_WHAT THE TASK ASKS_
Every line of the material below needs to be written out exactly, please.

** Opening THE INPUT block **

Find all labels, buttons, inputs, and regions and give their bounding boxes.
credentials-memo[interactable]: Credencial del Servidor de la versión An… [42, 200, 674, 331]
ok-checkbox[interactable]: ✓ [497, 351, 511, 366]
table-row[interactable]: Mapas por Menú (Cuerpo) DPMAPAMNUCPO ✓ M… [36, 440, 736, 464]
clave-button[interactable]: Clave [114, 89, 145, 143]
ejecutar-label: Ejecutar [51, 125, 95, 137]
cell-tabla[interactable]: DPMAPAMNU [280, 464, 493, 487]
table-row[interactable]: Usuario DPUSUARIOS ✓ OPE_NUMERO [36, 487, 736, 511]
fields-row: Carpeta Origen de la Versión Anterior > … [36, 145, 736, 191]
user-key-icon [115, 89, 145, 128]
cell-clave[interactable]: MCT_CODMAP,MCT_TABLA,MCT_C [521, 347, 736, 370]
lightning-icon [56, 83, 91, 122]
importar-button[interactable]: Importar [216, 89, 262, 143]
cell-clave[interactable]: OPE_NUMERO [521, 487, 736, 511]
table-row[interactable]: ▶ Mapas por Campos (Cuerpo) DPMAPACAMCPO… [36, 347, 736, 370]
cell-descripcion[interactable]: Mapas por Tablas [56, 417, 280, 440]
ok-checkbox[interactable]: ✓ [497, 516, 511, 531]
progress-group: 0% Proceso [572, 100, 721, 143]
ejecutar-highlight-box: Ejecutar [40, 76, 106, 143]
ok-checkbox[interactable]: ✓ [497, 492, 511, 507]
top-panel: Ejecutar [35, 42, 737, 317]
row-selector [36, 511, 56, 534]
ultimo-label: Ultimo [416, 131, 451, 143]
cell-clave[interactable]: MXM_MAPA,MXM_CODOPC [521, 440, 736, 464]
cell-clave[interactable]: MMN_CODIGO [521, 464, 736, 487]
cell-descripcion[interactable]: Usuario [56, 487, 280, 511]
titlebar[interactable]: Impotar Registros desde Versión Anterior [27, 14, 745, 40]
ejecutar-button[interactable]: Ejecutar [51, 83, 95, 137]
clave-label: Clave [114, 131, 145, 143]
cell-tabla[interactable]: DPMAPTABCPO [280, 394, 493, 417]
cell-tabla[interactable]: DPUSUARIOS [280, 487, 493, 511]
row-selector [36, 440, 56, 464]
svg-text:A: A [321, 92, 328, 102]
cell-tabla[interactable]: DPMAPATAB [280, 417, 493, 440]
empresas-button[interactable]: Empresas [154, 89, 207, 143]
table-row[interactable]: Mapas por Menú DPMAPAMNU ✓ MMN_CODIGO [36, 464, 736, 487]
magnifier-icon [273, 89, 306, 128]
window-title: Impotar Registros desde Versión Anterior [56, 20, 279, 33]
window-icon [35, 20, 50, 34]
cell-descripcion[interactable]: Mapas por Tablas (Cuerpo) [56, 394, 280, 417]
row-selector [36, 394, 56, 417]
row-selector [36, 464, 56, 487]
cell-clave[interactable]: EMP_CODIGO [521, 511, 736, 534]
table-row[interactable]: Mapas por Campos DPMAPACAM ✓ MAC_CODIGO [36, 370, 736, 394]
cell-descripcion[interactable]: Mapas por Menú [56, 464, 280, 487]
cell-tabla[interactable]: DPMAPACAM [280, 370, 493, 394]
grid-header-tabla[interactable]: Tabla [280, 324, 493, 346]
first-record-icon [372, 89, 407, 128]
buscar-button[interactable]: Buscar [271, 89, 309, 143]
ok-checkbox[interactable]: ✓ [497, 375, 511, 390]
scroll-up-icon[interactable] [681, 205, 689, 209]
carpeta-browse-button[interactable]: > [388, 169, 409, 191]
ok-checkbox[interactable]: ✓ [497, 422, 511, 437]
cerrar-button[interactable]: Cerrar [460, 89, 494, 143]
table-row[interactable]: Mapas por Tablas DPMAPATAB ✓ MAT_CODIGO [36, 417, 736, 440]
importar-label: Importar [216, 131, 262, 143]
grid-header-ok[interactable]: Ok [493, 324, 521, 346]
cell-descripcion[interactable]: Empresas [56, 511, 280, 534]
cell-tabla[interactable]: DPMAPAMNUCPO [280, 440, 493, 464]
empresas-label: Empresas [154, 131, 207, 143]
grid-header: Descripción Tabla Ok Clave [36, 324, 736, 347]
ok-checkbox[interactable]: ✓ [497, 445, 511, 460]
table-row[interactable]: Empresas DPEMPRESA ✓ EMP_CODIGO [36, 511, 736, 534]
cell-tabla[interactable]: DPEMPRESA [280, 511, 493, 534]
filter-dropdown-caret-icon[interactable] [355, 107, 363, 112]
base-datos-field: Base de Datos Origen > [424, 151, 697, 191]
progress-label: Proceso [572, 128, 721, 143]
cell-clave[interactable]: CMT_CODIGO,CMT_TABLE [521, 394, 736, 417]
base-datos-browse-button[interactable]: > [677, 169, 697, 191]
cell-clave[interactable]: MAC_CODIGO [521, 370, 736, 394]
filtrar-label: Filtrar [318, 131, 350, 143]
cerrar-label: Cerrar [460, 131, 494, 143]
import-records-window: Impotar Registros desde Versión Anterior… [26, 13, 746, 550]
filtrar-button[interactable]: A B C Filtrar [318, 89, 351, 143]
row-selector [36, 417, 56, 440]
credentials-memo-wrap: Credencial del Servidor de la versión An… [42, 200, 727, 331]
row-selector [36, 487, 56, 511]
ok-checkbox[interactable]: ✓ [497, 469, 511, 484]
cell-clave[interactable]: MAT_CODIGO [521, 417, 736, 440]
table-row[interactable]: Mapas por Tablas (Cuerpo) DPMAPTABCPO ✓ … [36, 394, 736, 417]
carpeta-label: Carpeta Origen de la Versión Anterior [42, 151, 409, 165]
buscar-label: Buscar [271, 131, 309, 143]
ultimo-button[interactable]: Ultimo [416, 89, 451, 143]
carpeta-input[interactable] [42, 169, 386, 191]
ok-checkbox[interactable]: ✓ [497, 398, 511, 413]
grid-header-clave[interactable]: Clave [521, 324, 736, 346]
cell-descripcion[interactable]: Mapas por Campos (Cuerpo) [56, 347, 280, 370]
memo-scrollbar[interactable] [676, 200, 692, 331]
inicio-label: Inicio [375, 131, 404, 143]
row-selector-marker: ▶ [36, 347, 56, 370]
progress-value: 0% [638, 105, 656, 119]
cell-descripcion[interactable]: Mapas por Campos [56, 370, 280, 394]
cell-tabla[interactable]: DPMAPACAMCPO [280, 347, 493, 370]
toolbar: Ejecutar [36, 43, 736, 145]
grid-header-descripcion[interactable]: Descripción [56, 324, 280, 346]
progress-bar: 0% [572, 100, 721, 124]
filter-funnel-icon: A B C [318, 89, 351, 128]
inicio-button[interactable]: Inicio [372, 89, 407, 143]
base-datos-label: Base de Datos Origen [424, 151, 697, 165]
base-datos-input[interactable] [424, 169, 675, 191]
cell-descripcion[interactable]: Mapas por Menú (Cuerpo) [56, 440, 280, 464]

** Closing THE INPUT block **

_TASK RESPONSE_
Find all labels, buttons, inputs, and regions and give their bounding boxes.
credentials-memo[interactable]: Credencial del Servidor de la versión An… [42, 200, 674, 331]
ok-checkbox[interactable]: ✓ [497, 351, 511, 366]
table-row[interactable]: Mapas por Menú (Cuerpo) DPMAPAMNUCPO ✓ M… [36, 440, 736, 464]
clave-button[interactable]: Clave [114, 89, 145, 143]
ejecutar-label: Ejecutar [51, 125, 95, 137]
cell-tabla[interactable]: DPMAPAMNU [280, 464, 493, 487]
table-row[interactable]: Usuario DPUSUARIOS ✓ OPE_NUMERO [36, 487, 736, 511]
fields-row: Carpeta Origen de la Versión Anterior > … [36, 145, 736, 191]
user-key-icon [115, 89, 145, 128]
cell-clave[interactable]: MCT_CODMAP,MCT_TABLA,MCT_C [521, 347, 736, 370]
lightning-icon [56, 83, 91, 122]
importar-button[interactable]: Importar [216, 89, 262, 143]
cell-clave[interactable]: OPE_NUMERO [521, 487, 736, 511]
table-row[interactable]: ▶ Mapas por Campos (Cuerpo) DPMAPACAMCPO… [36, 347, 736, 370]
cell-descripcion[interactable]: Mapas por Tablas [56, 417, 280, 440]
ok-checkbox[interactable]: ✓ [497, 516, 511, 531]
progress-group: 0% Proceso [572, 100, 721, 143]
ejecutar-highlight-box: Ejecutar [40, 76, 106, 143]
ok-checkbox[interactable]: ✓ [497, 492, 511, 507]
top-panel: Ejecutar [35, 42, 737, 317]
row-selector [36, 511, 56, 534]
ultimo-label: Ultimo [416, 131, 451, 143]
cell-clave[interactable]: MXM_MAPA,MXM_CODOPC [521, 440, 736, 464]
cell-clave[interactable]: MMN_CODIGO [521, 464, 736, 487]
cell-descripcion[interactable]: Usuario [56, 487, 280, 511]
titlebar[interactable]: Impotar Registros desde Versión Anterior [27, 14, 745, 40]
ejecutar-button[interactable]: Ejecutar [51, 83, 95, 137]
clave-label: Clave [114, 131, 145, 143]
cell-tabla[interactable]: DPMAPTABCPO [280, 394, 493, 417]
cell-tabla[interactable]: DPUSUARIOS [280, 487, 493, 511]
row-selector [36, 440, 56, 464]
svg-text:A: A [321, 92, 328, 102]
cell-tabla[interactable]: DPMAPATAB [280, 417, 493, 440]
empresas-button[interactable]: Empresas [154, 89, 207, 143]
table-row[interactable]: Mapas por Menú DPMAPAMNU ✓ MMN_CODIGO [36, 464, 736, 487]
magnifier-icon [273, 89, 306, 128]
window-title: Impotar Registros desde Versión Anterior [56, 20, 279, 33]
window-icon [35, 20, 50, 34]
cell-descripcion[interactable]: Mapas por Tablas (Cuerpo) [56, 394, 280, 417]
row-selector [36, 394, 56, 417]
row-selector [36, 464, 56, 487]
cell-clave[interactable]: EMP_CODIGO [521, 511, 736, 534]
table-row[interactable]: Mapas por Campos DPMAPACAM ✓ MAC_CODIGO [36, 370, 736, 394]
cell-descripcion[interactable]: Mapas por Menú [56, 464, 280, 487]
cell-tabla[interactable]: DPMAPACAM [280, 370, 493, 394]
grid-header-tabla[interactable]: Tabla [280, 324, 493, 346]
first-record-icon [372, 89, 407, 128]
buscar-button[interactable]: Buscar [271, 89, 309, 143]
ok-checkbox[interactable]: ✓ [497, 375, 511, 390]
scroll-up-icon[interactable] [681, 205, 689, 209]
carpeta-browse-button[interactable]: > [388, 169, 409, 191]
ok-checkbox[interactable]: ✓ [497, 422, 511, 437]
cerrar-button[interactable]: Cerrar [460, 89, 494, 143]
table-row[interactable]: Mapas por Tablas DPMAPATAB ✓ MAT_CODIGO [36, 417, 736, 440]
importar-label: Importar [216, 131, 262, 143]
grid-header-ok[interactable]: Ok [493, 324, 521, 346]
cell-descripcion[interactable]: Empresas [56, 511, 280, 534]
cell-tabla[interactable]: DPMAPAMNUCPO [280, 440, 493, 464]
empresas-label: Empresas [154, 131, 207, 143]
grid-header: Descripción Tabla Ok Clave [36, 324, 736, 347]
ok-checkbox[interactable]: ✓ [497, 445, 511, 460]
table-row[interactable]: Empresas DPEMPRESA ✓ EMP_CODIGO [36, 511, 736, 534]
cell-tabla[interactable]: DPEMPRESA [280, 511, 493, 534]
filter-dropdown-caret-icon[interactable] [355, 107, 363, 112]
base-datos-field: Base de Datos Origen > [424, 151, 697, 191]
progress-label: Proceso [572, 128, 721, 143]
cell-clave[interactable]: CMT_CODIGO,CMT_TABLE [521, 394, 736, 417]
base-datos-browse-button[interactable]: > [677, 169, 697, 191]
cell-clave[interactable]: MAC_CODIGO [521, 370, 736, 394]
filtrar-label: Filtrar [318, 131, 350, 143]
cerrar-label: Cerrar [460, 131, 494, 143]
import-records-window: Impotar Registros desde Versión Anterior… [26, 13, 746, 550]
filtrar-button[interactable]: A B C Filtrar [318, 89, 351, 143]
row-selector [36, 417, 56, 440]
credentials-memo-wrap: Credencial del Servidor de la versión An… [42, 200, 727, 331]
row-selector [36, 487, 56, 511]
ok-checkbox[interactable]: ✓ [497, 469, 511, 484]
cell-clave[interactable]: MAT_CODIGO [521, 417, 736, 440]
table-row[interactable]: Mapas por Tablas (Cuerpo) DPMAPTABCPO ✓ … [36, 394, 736, 417]
carpeta-label: Carpeta Origen de la Versión Anterior [42, 151, 409, 165]
buscar-label: Buscar [271, 131, 309, 143]
ultimo-button[interactable]: Ultimo [416, 89, 451, 143]
carpeta-input[interactable] [42, 169, 386, 191]
ok-checkbox[interactable]: ✓ [497, 398, 511, 413]
grid-header-clave[interactable]: Clave [521, 324, 736, 346]
cell-descripcion[interactable]: Mapas por Campos (Cuerpo) [56, 347, 280, 370]
memo-scrollbar[interactable] [676, 200, 692, 331]
inicio-label: Inicio [375, 131, 404, 143]
row-selector-marker: ▶ [36, 347, 56, 370]
progress-value: 0% [638, 105, 656, 119]
cell-descripcion[interactable]: Mapas por Campos [56, 370, 280, 394]
cell-tabla[interactable]: DPMAPACAMCPO [280, 347, 493, 370]
toolbar: Ejecutar [36, 43, 736, 145]
grid-header-descripcion[interactable]: Descripción [56, 324, 280, 346]
progress-bar: 0% [572, 100, 721, 124]
filter-funnel-icon: A B C [318, 89, 351, 128]
inicio-button[interactable]: Inicio [372, 89, 407, 143]
base-datos-label: Base de Datos Origen [424, 151, 697, 165]
base-datos-input[interactable] [424, 169, 675, 191]
cell-descripcion[interactable]: Mapas por Menú (Cuerpo) [56, 440, 280, 464]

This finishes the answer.